Hey, all! As I mentioned in yesterday's blog, my Grandpa Richard passed away this past weekend, March 18th. As I sat in the funeral home Tuesday morning listening to the various stories that were told, it got me thinking about the precious memories that I have of Grandpa. And today, my Aunt forwarded me what my cousin Rachel in New Mexico wrote about our Grandpa. It got me thinking again.

Grandpa was as long as I can remember a hard working guy. He worked for Ford as the resident electrical engineer, I believe. He was extremely innovative, and holds several patents for Ford. I just found out about that this week. But that innovation went beyond the workplace. A trip in the backyard displayed his accomplishments. One of my favorites is the compost pile. I know that lots of people have compost piles, but Grandpa's was unique. He made a chicken coop like thing, fenced around with chicken wire. Attached to the side of the compost pile was sprinkler, and he would turn the water on and soak down the leaves and grass clippings to hasten the decay. Then there was the homemade wood mill. He rigged up this mill and used a chainsaw as the cutting tool. It worked great, as he could cut his lumber from logs.
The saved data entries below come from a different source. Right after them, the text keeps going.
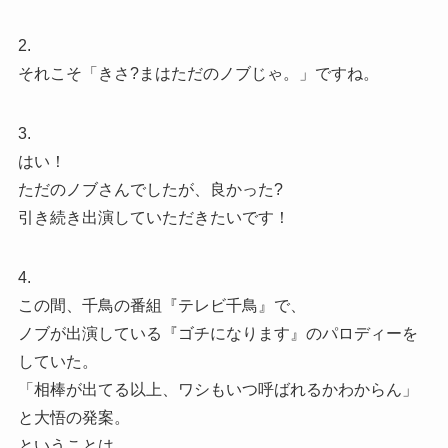
2.
それこそ「きさ?まはただのノブじゃ。」ですね。
3.
はい！
ただのノブさんでしたが、良かった?
引き続き出演していただきたいです！
4.
この間、千鳥の番組『テレビ千鳥』で、
ノブが出演している『ゴチになります』のパロディーを
していた。
「相棒が出てる以上、ワシもいつ呼ばれるかわからん」
と大悟の発案。
ということは、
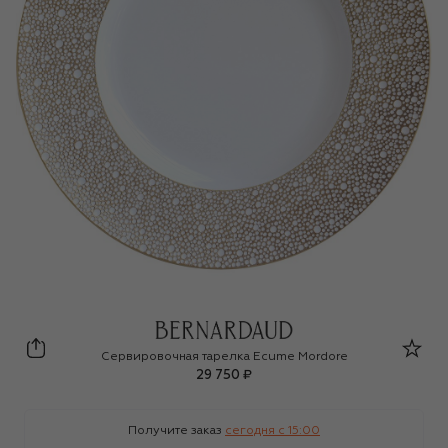
Bernardaud
Сервировочная тарелка Ecume Mordore
29 750 ₽
Получите заказ
сегодня c 15:00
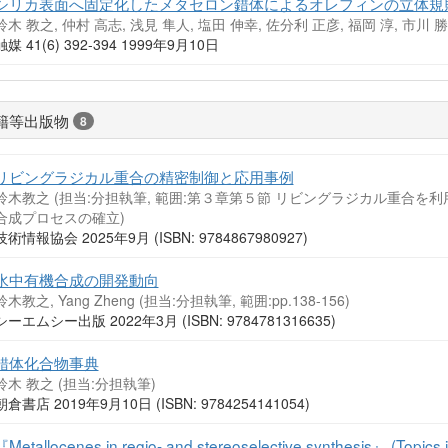
シリカ表面へ固定化したメタセロン錯体によるオレフィンの立体規
鈴木 教之, 仲村 高志, 浅見 隼人, 塩田 伸幸, 佐分利 正彦, 福岡 淳, 市川 勝
触媒 41(6) 392-394 1999年9月10日
籍等出版物
8
リビングラジカル重合の精密制御と応用事例
鈴木教之 (担当:分担執筆, 範囲:第３章第５節 リビングラジカル重合
合成プロセスの確立)
技術情報協会 2025年9月 (ISBN: 9784867980927)
水中有機合成の開発動向
鈴木教之, Yang Zheng (担当:分担執筆, 範囲:pp.138-156)
シーエムシー出版 2022年3月 (ISBN: 9784781316635)
錯体化合物事典
鈴木 教之 (担当:分担執筆)
朝倉書店 2019年9月10日 (ISBN: 9784254141054)
『Metallocenes in regio- and stereoselective synthesis』 (Topics in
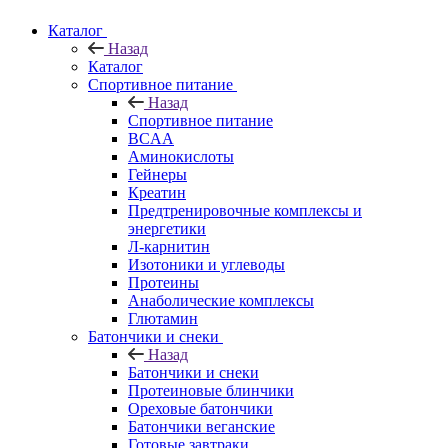
Каталог
Назад
Каталог
Спортивное питание
Назад
Спортивное питание
BCAA
Аминокислоты
Гейнеры
Креатин
Предтренировочные комплексы и
энергетики
Л-карнитин
Изотоники и углеводы
Протеины
Анаболические комплексы
Глютамин
Батончики и снеки
Назад
Батончики и снеки
Протеиновые блинчики
Ореховые батончики
Батончики веганские
Готовые завтраки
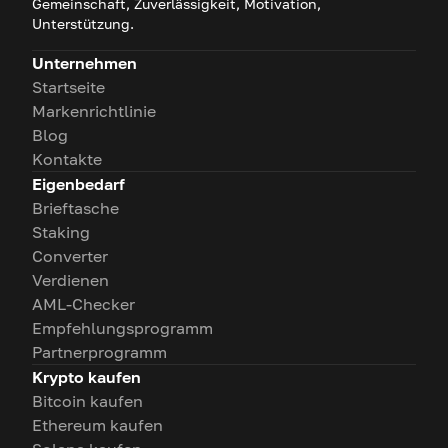
Gemeinschaft, Zuverlässigkeit, Motivation,
Unterstützung.
Unternehmen
Startseite
Markenrichtlinie
Blog
Kontakte
Eigenbedarf
Brieftasche
Staking
Converter
Verdienen
AML-Checker
Empfehlungsprogramm
Partnerprogramm
Krypto kaufen
Bitcoin kaufen
Ethereum kaufen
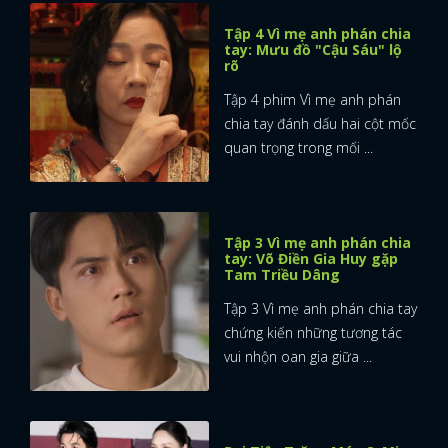
Tập 4 Vì mẹ anh phán chia
tay: Mưu đồ "Cậu Sáu" lộ
rõ
Tập 4 phim Vì mẹ anh phán
chia tay đánh dấu hai cột mốc
quan trọng trong mối ...
Tập 3 Vì mẹ anh phán chia
tay: Võ Điền Gia Huy gặp
Tam Triều Dâng
Tập 3 Vì mẹ anh phán chia tay
chứng kiến những tương tác
vui nhộn oan gia giữa ...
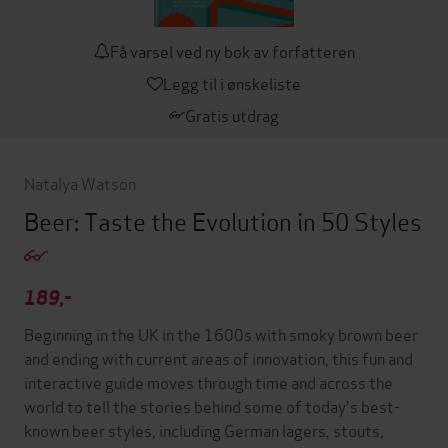
Få varsel ved ny bok av forfatteren
Legg til i ønskeliste
Gratis utdrag
Natalya Watson
Beer: Taste the Evolution in 50 Styles
189,-
Beginning in the UK in the 1600s with smoky brown beer
and ending with current areas of innovation, this fun and
interactive guide moves through time and across the
world to tell the stories behind some of today's best-
known beer styles, including German lagers, stouts,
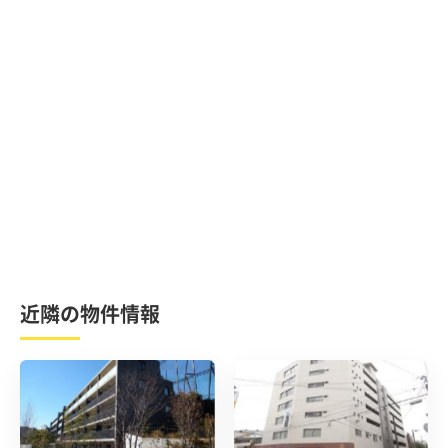
近隣の物件情報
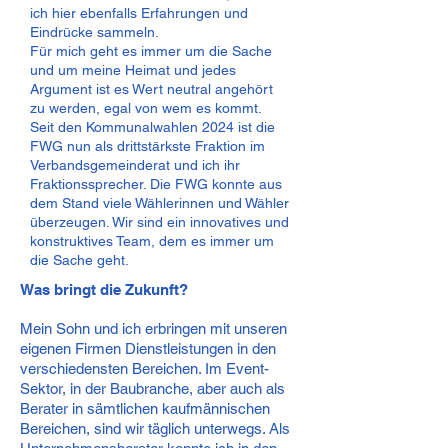
ich hier ebenfalls Erfahrungen und
Eindrücke sammeln.
Für mich geht es immer um die Sache
und um meine Heimat und jedes
Argument ist es Wert neutral angehört
zu werden, egal von wem es kommt.
Seit den Kommunalwahlen 2024 ist die
FWG nun als drittstärkste Fraktion im
Verbandsgemeinderat und ich ihr
Fraktionssprecher. Die FWG konnte aus
dem Stand viele Wählerinnen und Wähler
überzeugen. Wir sind ein innovatives und
konstruktives Team, dem es immer um
die Sache geht.
Was bringt die Zukunft?
Mein Sohn und ich erbringen mit unseren
eigenen Firmen Dienstleistungen in den
verschiedensten Bereichen. Im Event-
Sektor, in der Baubranche, aber auch als
Berater in sämtlichen kaufmännischen
Bereichen, sind wir täglich unterwegs. Als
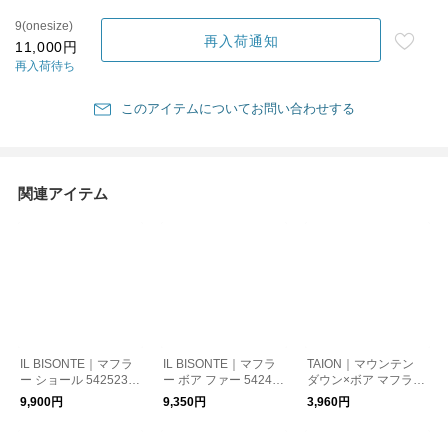
9(onesize)
再入荷通知
11,000円
再入荷待ち
このアイテムについてお問い合わせする
関連アイテム
IL BISONTE｜マフラ
IL BISONTE｜マフラ
TAION｜マウンテン
ー ショール 5425230
ー ボア ファー 54242
ダウン×ボア マフラー
9481
309281
2way リバーシブル TA
9,900円
9,350円
3,960円
ION-R201MT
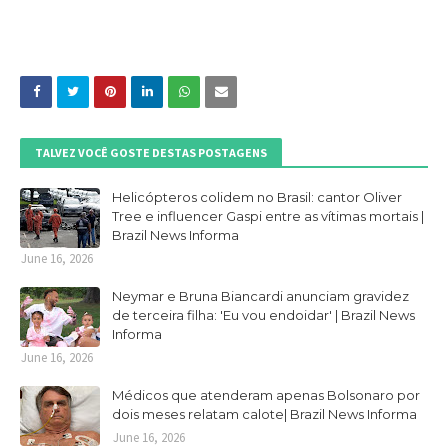
TALVEZ VOCÊ GOSTE DESTAS POSTAGENS
Helicópteros colidem no Brasil: cantor Oliver
Tree e influencer Gaspi entre as vítimas mortais |
Brazil News Informa
June 16, 2026
Neymar e Bruna Biancardi anunciam gravidez
de terceira filha: 'Eu vou endoidar' | Brazil News
Informa
June 16, 2026
Médicos que atenderam apenas Bolsonaro por
dois meses relatam calote| Brazil News Informa
June 16, 2026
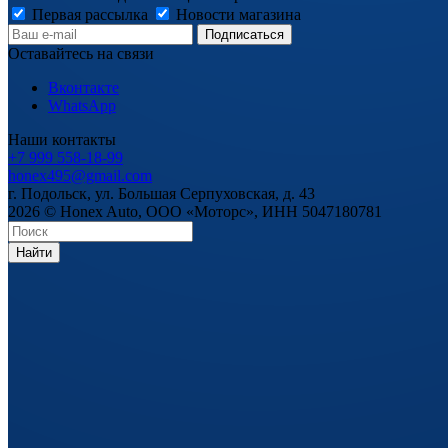
Первая рассылка
Новости магазина
Оставайтесь на связи
Вконтакте
WhatsApp
Наши контакты
+7 999 558-18-99
honex495@gmail.com
г. Подольск, ул. Большая Серпуховская, д. 43
2026 © Honex Auto, ООО «Моторс», ИНН 5047180781
Найти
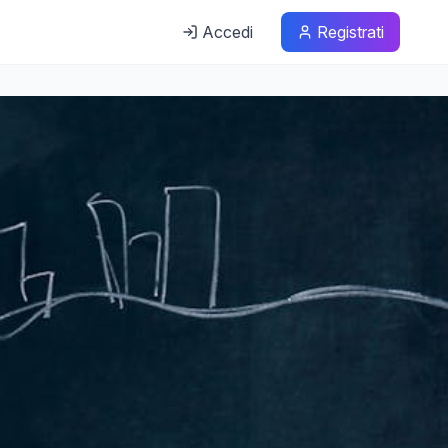
Accedi
Registrati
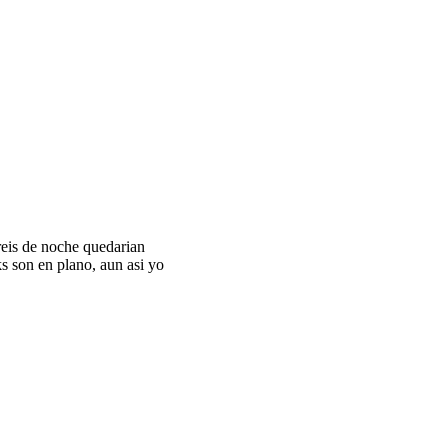
ereis de noche quedarian
s son en plano, aun asi yo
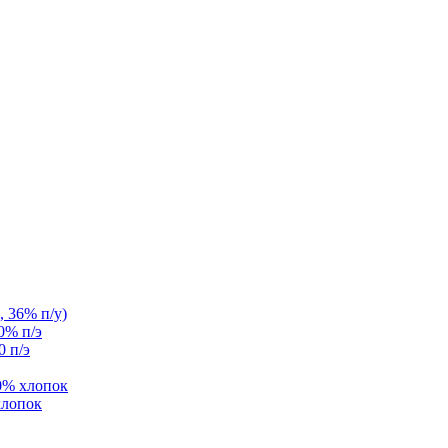
, 36% п/у)
0% п/э
0 п/э
0% хлопок
хлопок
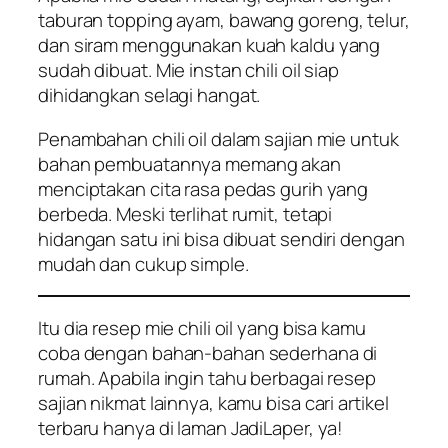
taburan
topping
ayam, bawang goreng, telur,
dan siram menggunakan kuah kaldu yang
sudah dibuat. Mie instan chili oil siap
dihidangkan selagi hangat.
Penambahan chili oil dalam sajian mie untuk
bahan pembuatannya memang akan
menciptakan cita rasa pedas gurih yang
berbeda. Meski terlihat rumit, tetapi
hidangan satu ini bisa dibuat sendiri dengan
mudah dan cukup simple.
Itu dia resep mie chili oil yang bisa kamu
coba dengan bahan-bahan sederhana di
rumah. Apabila ingin tahu berbagai resep
sajian nikmat lainnya, kamu bisa cari artikel
terbaru hanya di laman JadiLaper, ya!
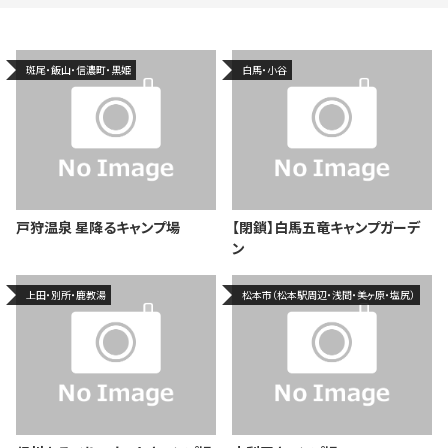
斑尾・飯山・信濃町・黒姫
白馬・小谷
戸狩温泉 星降るキャンプ場
【閉鎖】白馬五竜キャンプガーデ
ン
上田・別所・鹿教湯
松本市（松本駅周辺・浅間・美ヶ原・塩尻）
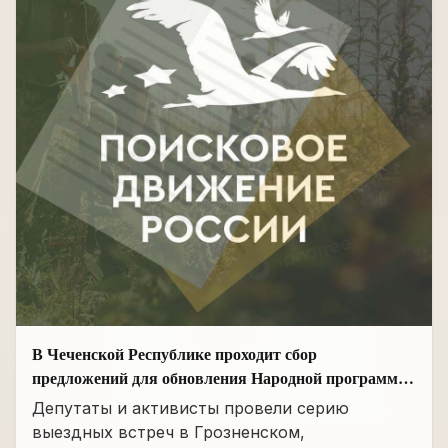
В Чеченской Республике проходит сбор
предложений для обновления Народной программы
в сфере АПК
Депутаты и активисты провели серию
выездных встреч в Грозненском,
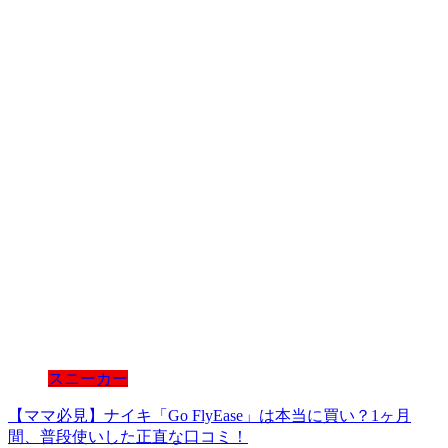
スニーカー
【ママ必見】ナイキ「Go FlyEase」は本当に買い？1ヶ月
間、普段使いした正直な口コミ！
Grandpa loved working with wood. He was a master carpenter if I ever saw one. From the beautiful trim in their house, to the bookshelves and little colorful oval-shaped boxes made from very thin wood, Grandpa was amazing. I remember when he and my dad built the shed in dad's backyard. Grandpa had such a love for woodwork. I always loved going over to Grandpa and Grandma's house, and going down to the workshop with him. I think I worked on a few pine-wood derby cars down there.

After I graduated from High School, I spent the summer at Grandpa's house. When I wasn't working, I could be found in the backyard with Grandpa cutting up a huge downed tree with the 6-foot Stihl chainsaw, or even just tossing horseshoes in the horseshoe pit.

One of the things that Grandpa did was push for civil rights in the 60's. He pushed for open housing, and helped to see it voted into law. On a side note, that only reminds me that the Hollywood of perceptions of conservatives as heartless meanies is completely false. Grandpa was the example that being conservative meant that you believed that we all have been created equally, no one is better than anyone else, no matter what color the skin was. That is a great testimony to his life. I learned some other important life lessons from Grandpa, like the value of hard work, honesty and integrity. I saw displayed for years the importance of loving your family. I remember the last phone conversation I had with him. He was home from the nursing home he had been staying in, and he asked me how my family was doing. Then he asked how work was going. He said, "You've worked for that company for a long time. You've always been a good, hard worker". A couple weeks later, he was back in the hospital, and had been sleeping most of the time. I went to see him one Sunday, and when I got there, he lay on the bed, a machine helping him breathe. I took a walk down to the cafeteria with Grandma for a cup of Starbucks. By the time we got back up to his room, he was sitting up in bed and eating. I had a chance to talk with him, and I'm glad I did. He asked me the usual stuff, like, "how's that nice house you bought?" and "how is your family doing".

The Tuesday before he died, I went up to the hospital to visit with him. My uncle Mike and his girlfriend Laura were up there, and Uncle Mike was playing his guitar. He handed it to me, and I began to play some Gospel music, and sing some modern praise and worship songs. Though Grandpa couldn't respond, I know he could hear. I'm so glad I had that time.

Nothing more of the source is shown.